“Kamikaze” is the final preview before the long-anticipated arrival of Lapse, the first new album in more than 13 years from groundbreaking slowcore pioneers IDAHO. Led by Laurel Canyon-based singer, songwriter, and multi-instrumentalist Jeff Martin since its formation in the early 90s, IDAHO has built a canon that defies the confines of indie rock, bearing the uncanny grace to stimulate equally the full spectrums of the heart and the mind, with lush, alien four-string guitar tones draped over a ragged, elegant desert-scape. Arriving with a video directed by David Schlussel (who Martin last collaborated with on 2005’s “Live Today Again” video), “Kamikaze” finds IDAHO picking up where Martin left off, with focal bass and slide guitar hovering over hushed vocals fittingly “daydreaming about a reunion with old friends,” as he sings: “How can it be this long / since I’ve seen all of you.” Lapse (Arts & Crafts) arrives Friday, May 31, 2024.

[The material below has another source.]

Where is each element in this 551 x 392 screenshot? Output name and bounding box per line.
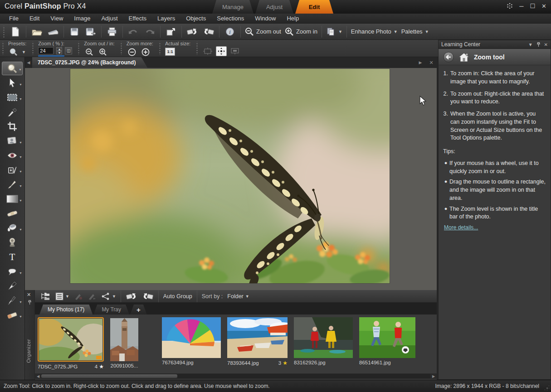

Lapse is the first new album from IDAHO since the cult indie rock band’s 2011 release, You Were A Dick. Its 10 new songs are engraved with Idaho’s long-standing signature sound: rich melancholia lavished by Martin, with bittersweet delivery on his heartfelt, cinematic music. Set against the oasis of 29 Palms, California, near Joshua Tree National Park, where it was recorded, Lapse is an album about relationships and relationships based on music – a band – for lack of a better word – still inspired by the notion of its very existence – “more of a feeling than a band” – and that its music connects deeply with a small but highly tapped-in and unflinchingly faithful audience.

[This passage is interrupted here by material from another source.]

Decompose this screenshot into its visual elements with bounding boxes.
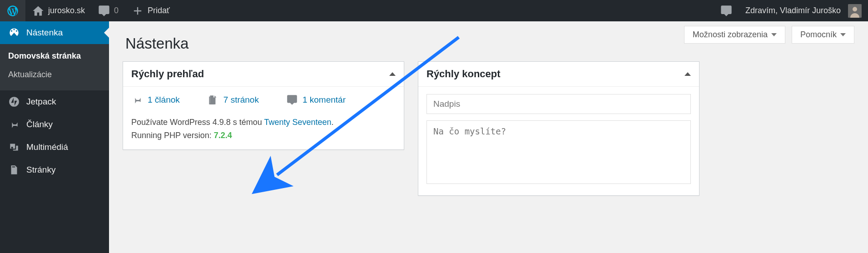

The songs of Lapse are priceless snapshots of IDAHO’s evolutionary sound captured in newfound flux – otherworldly signals from the desert, conjured from the magic of the ether; and collaboration, with newcomer guitarist Robby Fronzo joining the fray, and the return of 90s drummer Jeff Zimmitti back in the fold.

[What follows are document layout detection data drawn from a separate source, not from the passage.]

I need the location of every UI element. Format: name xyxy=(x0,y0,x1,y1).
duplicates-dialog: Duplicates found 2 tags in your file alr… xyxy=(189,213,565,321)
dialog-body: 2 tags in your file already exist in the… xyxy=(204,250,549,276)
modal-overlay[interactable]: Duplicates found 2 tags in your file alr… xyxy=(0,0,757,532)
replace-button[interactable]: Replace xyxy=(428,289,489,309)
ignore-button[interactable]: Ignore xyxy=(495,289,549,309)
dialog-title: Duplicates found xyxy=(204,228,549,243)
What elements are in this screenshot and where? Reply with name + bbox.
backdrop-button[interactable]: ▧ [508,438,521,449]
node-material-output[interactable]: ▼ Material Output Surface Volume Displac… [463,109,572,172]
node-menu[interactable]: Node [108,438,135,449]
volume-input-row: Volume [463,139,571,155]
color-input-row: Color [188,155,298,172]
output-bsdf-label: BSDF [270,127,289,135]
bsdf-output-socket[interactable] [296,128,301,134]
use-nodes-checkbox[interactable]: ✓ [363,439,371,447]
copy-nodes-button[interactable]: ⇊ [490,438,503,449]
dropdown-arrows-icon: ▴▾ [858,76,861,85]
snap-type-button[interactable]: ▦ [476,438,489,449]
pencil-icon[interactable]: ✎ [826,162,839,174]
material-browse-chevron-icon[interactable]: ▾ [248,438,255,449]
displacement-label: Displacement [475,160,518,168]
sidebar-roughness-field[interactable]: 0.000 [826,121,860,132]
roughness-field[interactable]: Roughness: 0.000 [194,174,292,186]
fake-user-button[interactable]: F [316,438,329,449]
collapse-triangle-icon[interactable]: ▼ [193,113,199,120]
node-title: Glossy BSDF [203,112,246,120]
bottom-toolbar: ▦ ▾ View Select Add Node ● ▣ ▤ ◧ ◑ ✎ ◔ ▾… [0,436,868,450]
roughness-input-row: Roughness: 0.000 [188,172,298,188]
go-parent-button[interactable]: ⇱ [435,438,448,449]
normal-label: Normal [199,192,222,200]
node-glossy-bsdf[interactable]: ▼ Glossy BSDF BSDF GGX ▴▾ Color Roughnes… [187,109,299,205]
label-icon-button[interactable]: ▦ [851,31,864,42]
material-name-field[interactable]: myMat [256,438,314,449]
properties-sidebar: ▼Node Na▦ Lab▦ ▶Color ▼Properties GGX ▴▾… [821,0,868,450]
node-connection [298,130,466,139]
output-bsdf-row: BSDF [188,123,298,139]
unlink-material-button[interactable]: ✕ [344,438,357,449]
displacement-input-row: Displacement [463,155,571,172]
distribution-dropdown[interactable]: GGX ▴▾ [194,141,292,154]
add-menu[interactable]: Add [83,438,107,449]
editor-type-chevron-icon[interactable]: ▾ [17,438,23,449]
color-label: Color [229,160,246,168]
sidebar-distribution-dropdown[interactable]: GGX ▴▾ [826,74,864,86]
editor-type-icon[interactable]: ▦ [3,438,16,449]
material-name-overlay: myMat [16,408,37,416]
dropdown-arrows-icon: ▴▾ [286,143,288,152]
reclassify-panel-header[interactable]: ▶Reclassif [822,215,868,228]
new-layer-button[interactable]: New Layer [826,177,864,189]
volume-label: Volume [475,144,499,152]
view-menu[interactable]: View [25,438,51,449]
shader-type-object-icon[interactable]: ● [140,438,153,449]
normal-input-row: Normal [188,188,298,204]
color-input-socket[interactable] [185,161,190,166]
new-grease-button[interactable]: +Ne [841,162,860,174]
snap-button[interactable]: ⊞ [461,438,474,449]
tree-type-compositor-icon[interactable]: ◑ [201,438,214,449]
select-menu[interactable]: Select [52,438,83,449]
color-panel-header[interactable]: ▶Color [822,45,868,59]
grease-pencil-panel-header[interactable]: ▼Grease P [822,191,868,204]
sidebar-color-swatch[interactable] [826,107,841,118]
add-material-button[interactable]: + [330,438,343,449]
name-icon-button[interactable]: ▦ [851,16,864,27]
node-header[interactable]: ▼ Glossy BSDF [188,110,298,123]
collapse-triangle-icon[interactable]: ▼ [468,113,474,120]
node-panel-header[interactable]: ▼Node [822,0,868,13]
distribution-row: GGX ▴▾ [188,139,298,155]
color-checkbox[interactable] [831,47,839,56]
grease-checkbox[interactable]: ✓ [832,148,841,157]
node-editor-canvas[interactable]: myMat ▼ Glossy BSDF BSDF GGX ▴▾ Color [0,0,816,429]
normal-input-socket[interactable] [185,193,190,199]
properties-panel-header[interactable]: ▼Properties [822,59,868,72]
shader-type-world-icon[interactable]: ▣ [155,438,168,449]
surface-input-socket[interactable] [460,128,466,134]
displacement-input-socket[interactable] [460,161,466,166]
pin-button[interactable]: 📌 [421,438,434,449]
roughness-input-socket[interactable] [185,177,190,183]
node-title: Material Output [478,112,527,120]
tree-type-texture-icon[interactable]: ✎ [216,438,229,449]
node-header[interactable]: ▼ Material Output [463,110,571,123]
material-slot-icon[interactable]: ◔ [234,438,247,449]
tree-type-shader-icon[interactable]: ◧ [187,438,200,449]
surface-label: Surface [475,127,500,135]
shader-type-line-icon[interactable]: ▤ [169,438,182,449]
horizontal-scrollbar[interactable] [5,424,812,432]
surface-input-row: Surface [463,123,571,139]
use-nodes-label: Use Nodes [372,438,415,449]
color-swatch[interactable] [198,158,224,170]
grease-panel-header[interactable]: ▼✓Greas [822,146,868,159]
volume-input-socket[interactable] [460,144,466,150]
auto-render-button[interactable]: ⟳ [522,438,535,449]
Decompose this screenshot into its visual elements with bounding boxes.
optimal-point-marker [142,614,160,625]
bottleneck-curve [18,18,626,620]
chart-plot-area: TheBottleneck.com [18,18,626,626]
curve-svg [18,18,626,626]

More collaborative than anything Martin has recorded in the last 20 years – he admits that there’s “nothing like the synergy that happens when I let someone else in” – Lapse is charged with the undying love of making music and celebrates the unity of being here together. “What really brought Lapse out after all this time is the idea that as much as I may love to be alone, where I truly feel that I am myself, to be in relation to another is where one truly evolves.”